* **TASK DESCRIPTION**
For this exercise, return all the data word for word, with images left out.

━━━━━━

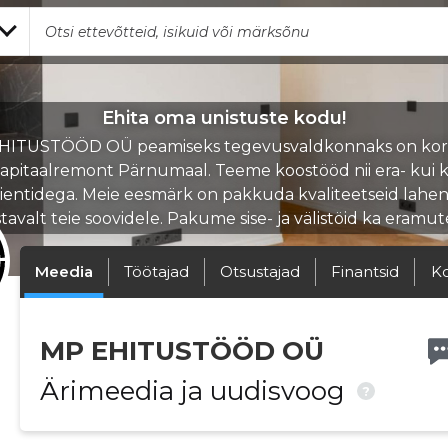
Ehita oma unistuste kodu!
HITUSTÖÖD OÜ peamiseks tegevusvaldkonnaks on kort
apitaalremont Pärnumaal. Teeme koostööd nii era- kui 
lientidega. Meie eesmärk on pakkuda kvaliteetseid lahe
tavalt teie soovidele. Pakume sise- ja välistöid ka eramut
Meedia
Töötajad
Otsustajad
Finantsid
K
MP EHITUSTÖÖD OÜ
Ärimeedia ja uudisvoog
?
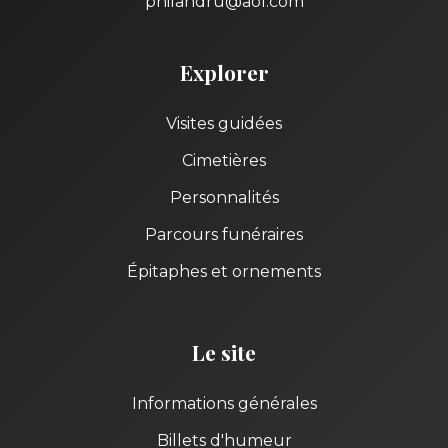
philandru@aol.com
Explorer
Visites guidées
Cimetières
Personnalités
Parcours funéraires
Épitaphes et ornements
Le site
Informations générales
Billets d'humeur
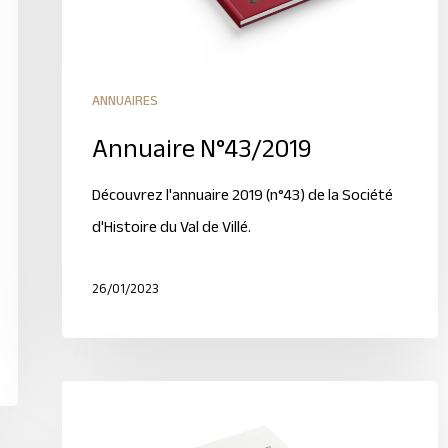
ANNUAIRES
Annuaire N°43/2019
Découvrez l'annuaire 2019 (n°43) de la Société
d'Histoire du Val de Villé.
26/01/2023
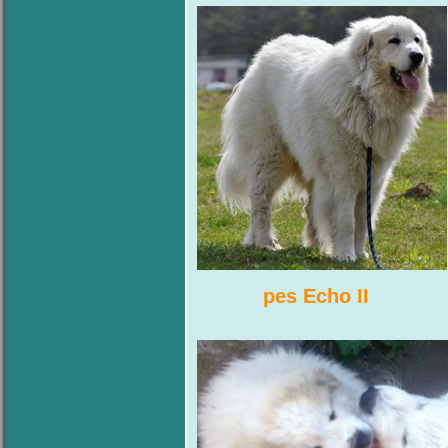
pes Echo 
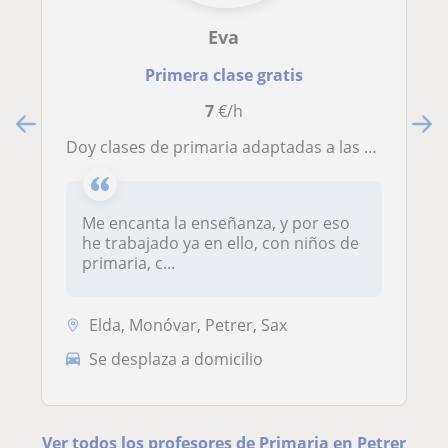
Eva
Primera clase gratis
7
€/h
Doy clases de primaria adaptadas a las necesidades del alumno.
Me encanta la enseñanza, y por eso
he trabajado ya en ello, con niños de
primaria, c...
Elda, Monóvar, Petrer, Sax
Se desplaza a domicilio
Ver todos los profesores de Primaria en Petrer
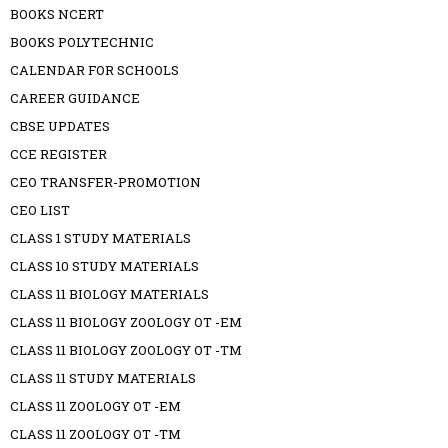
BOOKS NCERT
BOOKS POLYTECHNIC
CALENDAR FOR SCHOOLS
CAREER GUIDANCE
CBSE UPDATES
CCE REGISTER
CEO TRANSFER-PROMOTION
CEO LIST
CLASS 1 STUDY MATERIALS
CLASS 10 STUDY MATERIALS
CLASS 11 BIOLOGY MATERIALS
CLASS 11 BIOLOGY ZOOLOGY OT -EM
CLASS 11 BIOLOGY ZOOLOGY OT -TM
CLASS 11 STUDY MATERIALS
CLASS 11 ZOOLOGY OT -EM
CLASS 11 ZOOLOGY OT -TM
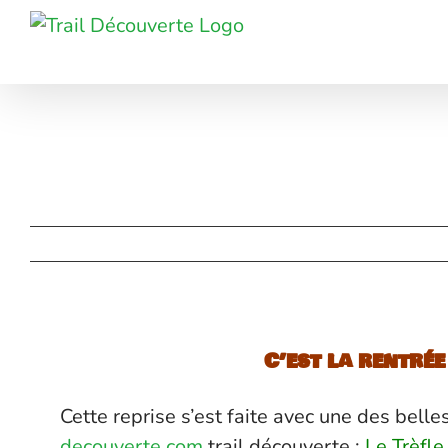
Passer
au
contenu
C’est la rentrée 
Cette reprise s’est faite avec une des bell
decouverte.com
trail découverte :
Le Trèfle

━━━━━━

* **OUTPUT**
Ehita oma unistuste kodu!
HITUSTÖÖD OÜ peamiseks tegevusvaldkonnaks on kort
apitaalremont Pärnumaal. Teeme koostööd nii era- kui 
lientidega. Meie eesmärk on pakkuda kvaliteetseid lahe
tavalt teie soovidele. Pakume sise- ja välistöid ka eramut
Meedia
Töötajad
Otsustajad
Finantsid
K
MP EHITUSTÖÖD OÜ
Ärimeedia ja uudisvoog
?
philandru@aol.com
Explorer
Visites guidées
Cimetières
Personnalités
Parcours funéraires
Épitaphes et ornements
Le site
Informations générales
Billets d'humeur
ANNUAIRES
Annuaire N°43/2019
Découvrez l'annuaire 2019 (n°43) de la Société
d'Histoire du Val de Villé.
26/01/2023
pes Echo 
Eva
Primera clase gratis
7
€/h
Doy clases de primaria adaptadas a las necesidades del alumno.
Me encanta la enseñanza, y por eso
he trabajado ya en ello, con niños de
primaria, c...
Elda, Monóvar, Petrer, Sax
Se desplaza a domicilio
Ver todos los profesores de Primaria en Petrer
BOOKS NCERT
BOOKS POLYTECHNIC
CALENDAR FOR SCHOOLS
CAREER GUIDANCE
CBSE UPDATES
CCE REGISTER
CEO TRANSFER-PROMOTION
CEO LIST
CLASS 1 STUDY MATERIALS
CLASS 10 STUDY MATERIALS
CLASS 11 BIOLOGY MATERIALS
CLASS 11 BIOLOGY ZOOLOGY OT -EM
CLASS 11 BIOLOGY ZOOLOGY OT -TM
CLASS 11 STUDY MATERIALS
CLASS 11 ZOOLOGY OT -EM
CLASS 11 ZOOLOGY OT -TM
Passer
au
contenu
C’est la rentrée 
Cette reprise s’est faite avec une des bell
decouverte.com
trail découverte :
Le Trèfle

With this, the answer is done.